In response, the alt-tech movement is continuing to flourish.

  • Gab (a replacement for Twitter)  is growing by leaps and bounds, and is currently testing both an Android app and GabTV, a challenge to Twitter’s Periscope.  Twitter is actually borrowing their concepts and advances.  Users banned by Reddit and Twitter are flocking to the free-speech alternative.  These are amazing accomplishments for a donation-funded, bootstrap beta test that’s barely six months old.

  • Infogalactic (a replacement “fork” of Wikipedia) is also improving.  They’re adding a Drudge Report-style news aggregator page, and using the existing discussion areas to develop a replacement for Reddit.
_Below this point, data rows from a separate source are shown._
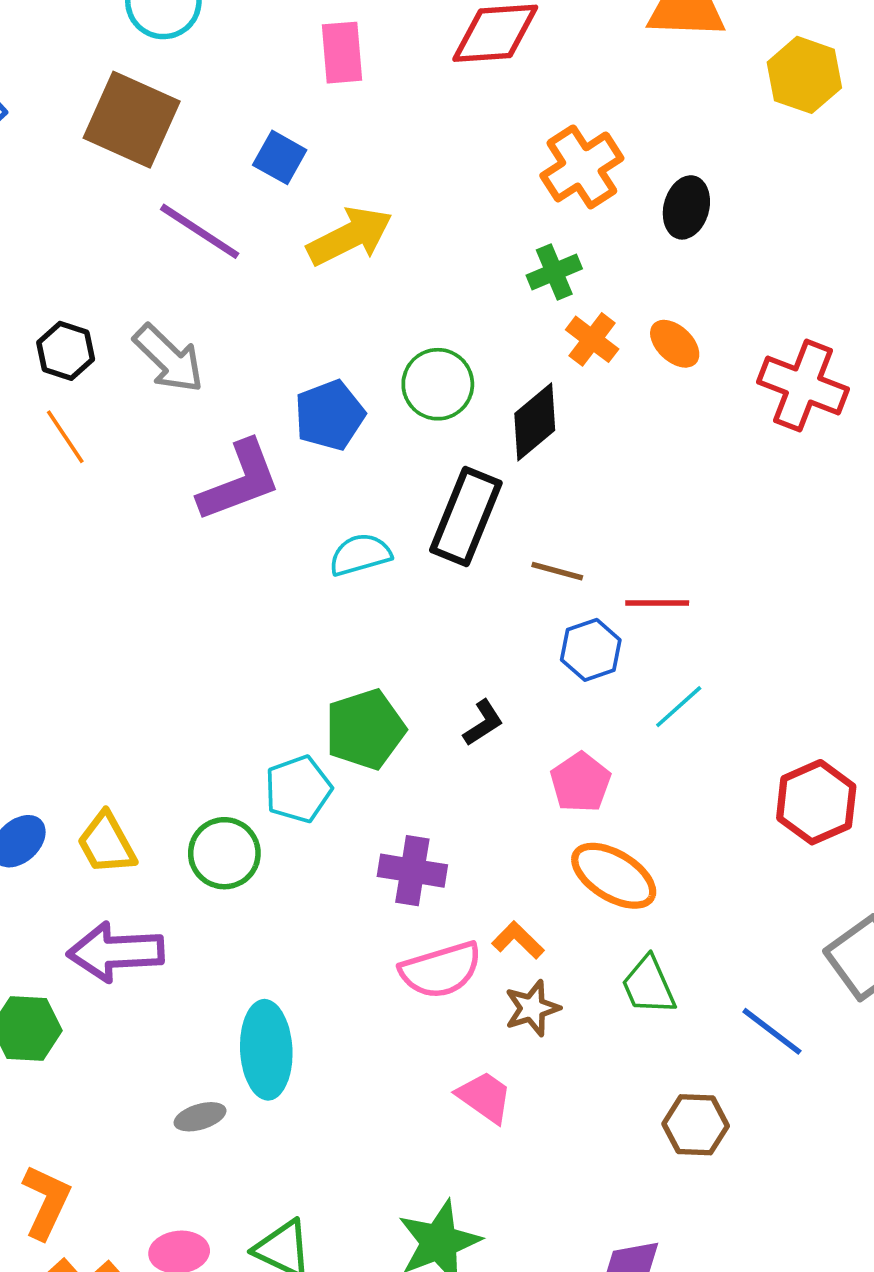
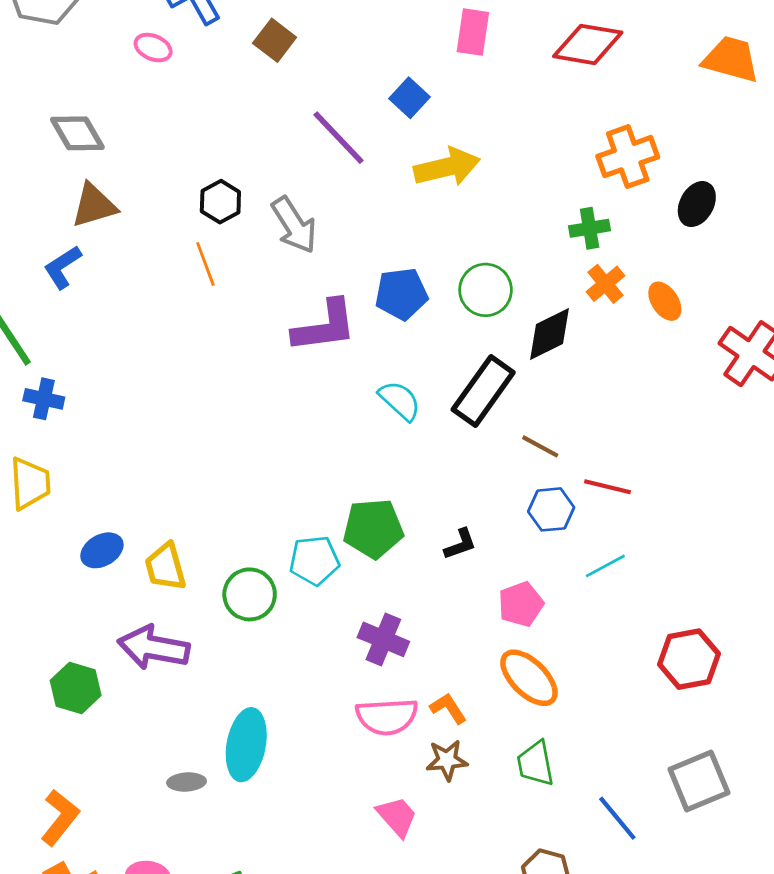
brown square: (132, 120) -> (275, 40), moved, size x0.6
cyan semicircle: (360, 555) -> (400, 401), turned 45

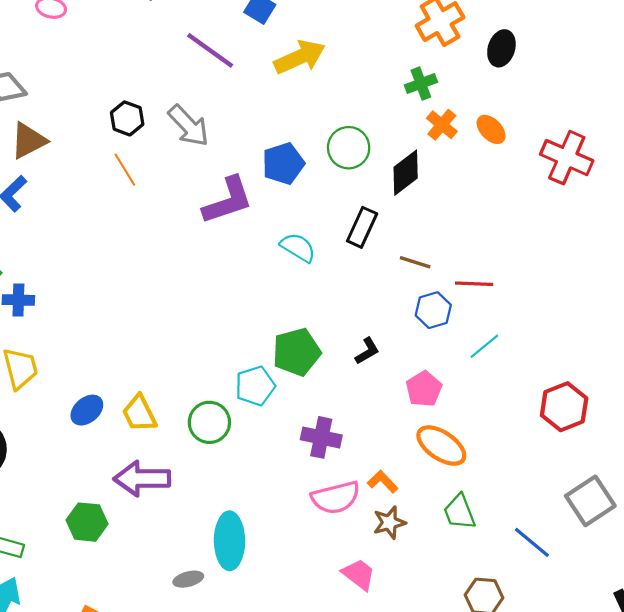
black rectangle: (483, 391) -> (362, 227), size x0.7

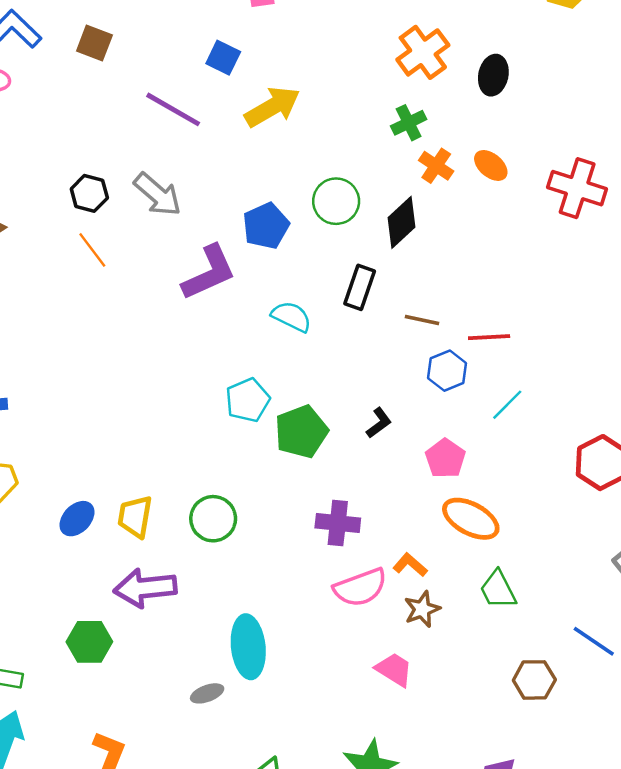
cyan pentagon: (255, 386) -> (248, 400), moved
yellow trapezoid: (139, 413) -> (135, 517), turned 42
blue line: (532, 542) -> (594, 641), moved

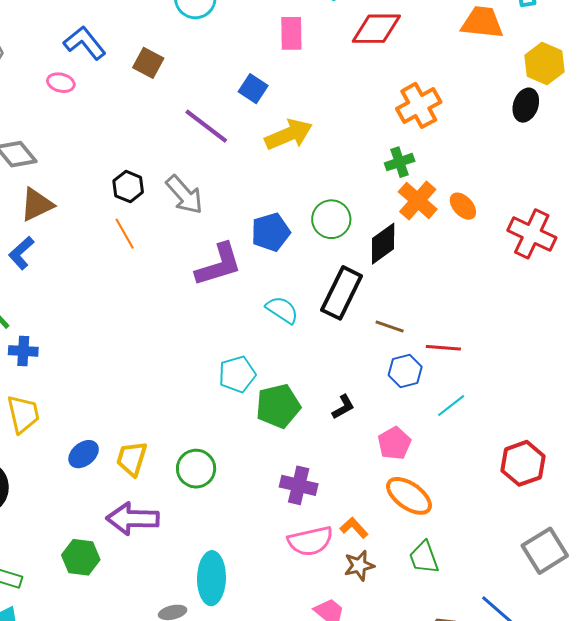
black ellipse: (493, 75) -> (526, 105), moved
orange cross: (436, 166) -> (418, 200), size x1.4
black rectangle: (360, 287) -> (342, 293), size x1.4

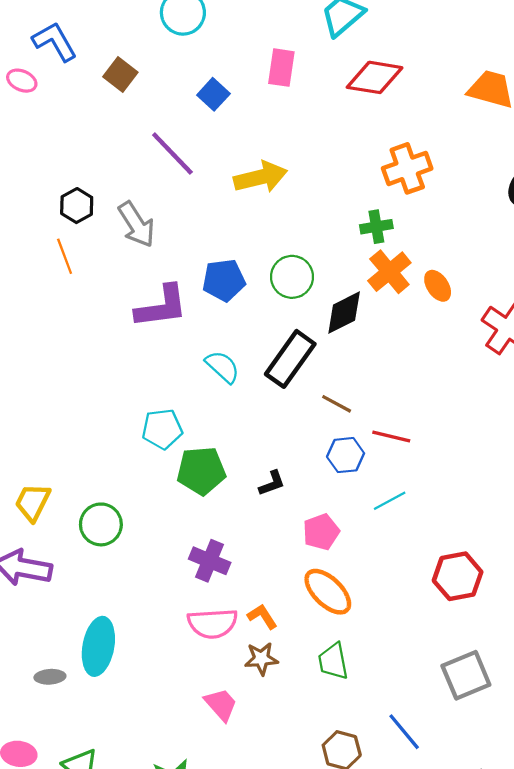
blue square: (253, 89) -> (213, 94), moved

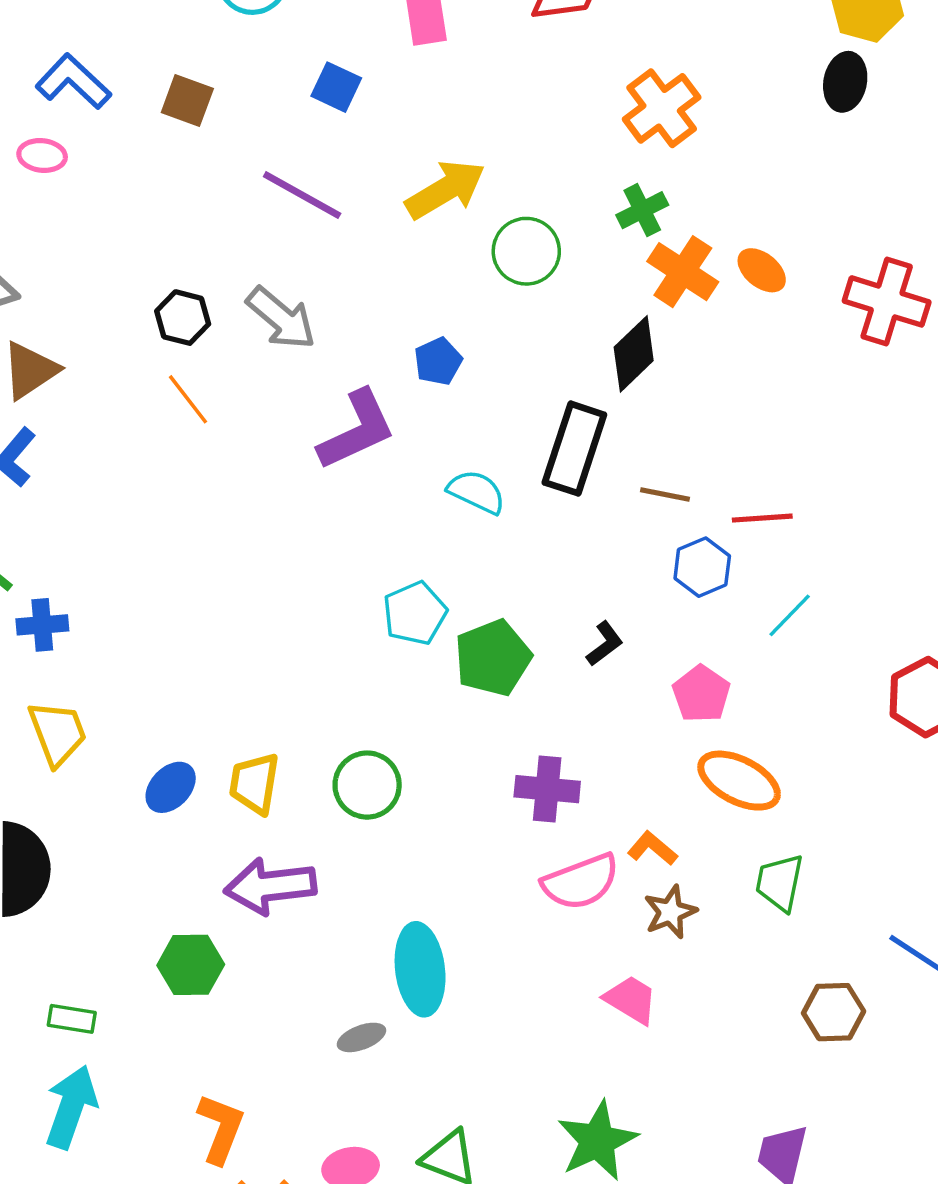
green circle: (292, 277) -> (526, 251), moved
blue pentagon: (224, 280) -> (438, 361), size x0.7
green trapezoid: (333, 661) -> (780, 883), turned 39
This bizarre “freedom of speech for me but not for thee” mentality isn’t restricted to the internet–it’s showing up in the real world, as well.  A student at Berkeley–who also happens to be an “undocumented immigrant”–praised the “so-called violence” of the protest for stopping the violence of Milo’s speech:

My campus did nothing to stand between my undocumented community and the hateful hands of radicalized white men — the AntiFas did. A peaceful protest was not going to cancel that event, just like numerous letters from faculty, staff, Free Speech Movement veterans and even donors did not cancel the event. Only the destruction of glass and shooting of fireworks did that. The so-called “violence” against private property that the media seems so concerned with stopped white supremacy from organizing itself against my community.

Nesrine Malik, a journalist for the London Guardian, suggests that violence against racists should be condoned, and she’s not the only one.  Five op-eds published by The Daily Californian declare that the Berkeley riots were perfectly justified.  

“These were not acts of violence. They were acts of self defense,” wrote queer activist and former columnist Neil Lawrence. “And to Yiannopoulos and all your friends who invited you and hosted you and defended your ‘right’ to speak: I recommend you learn your lesson. Our shields are raised against you. No one will protect us? We will protect ourselves.”

A popular image circulating on the internet depicts Captain America and Indiana Jones punching Nazis alongside someone sucker-punching Richard Spencer, declaring that punching Nazis is an American tradition.  Obviously, then, it’s perfectly fine to punch someone, provided you call them a Nazi first.  Whether or not that person actually is an Aryan supremacist, nationalist, and socialist may not even be relevant.

Einstein defined insanity as repeating the same actions over and over while expecting a different result.  What then should we call the practice of repeating the same action in the name of reaching a goal that is, by definition, the opposite of the one stated?